DIRECTIONS
Counting task for the entries below: give the number of lines that contain the word "حقوق", with no other text.

DATA LISTING
=-=-=
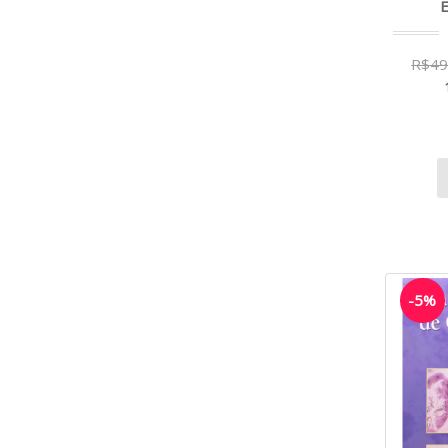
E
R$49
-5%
=-=-=
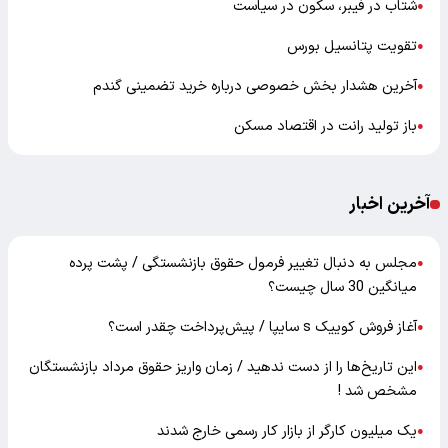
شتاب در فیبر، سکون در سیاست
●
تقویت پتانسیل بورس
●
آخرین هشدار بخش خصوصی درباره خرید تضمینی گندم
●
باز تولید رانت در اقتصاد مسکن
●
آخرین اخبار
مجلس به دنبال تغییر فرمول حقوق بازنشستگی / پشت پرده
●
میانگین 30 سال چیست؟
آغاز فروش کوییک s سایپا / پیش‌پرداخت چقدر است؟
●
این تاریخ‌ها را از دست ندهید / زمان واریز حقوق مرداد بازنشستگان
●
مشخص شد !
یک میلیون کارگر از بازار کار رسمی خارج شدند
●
=-=-=
EXERCISE SOLUTION
2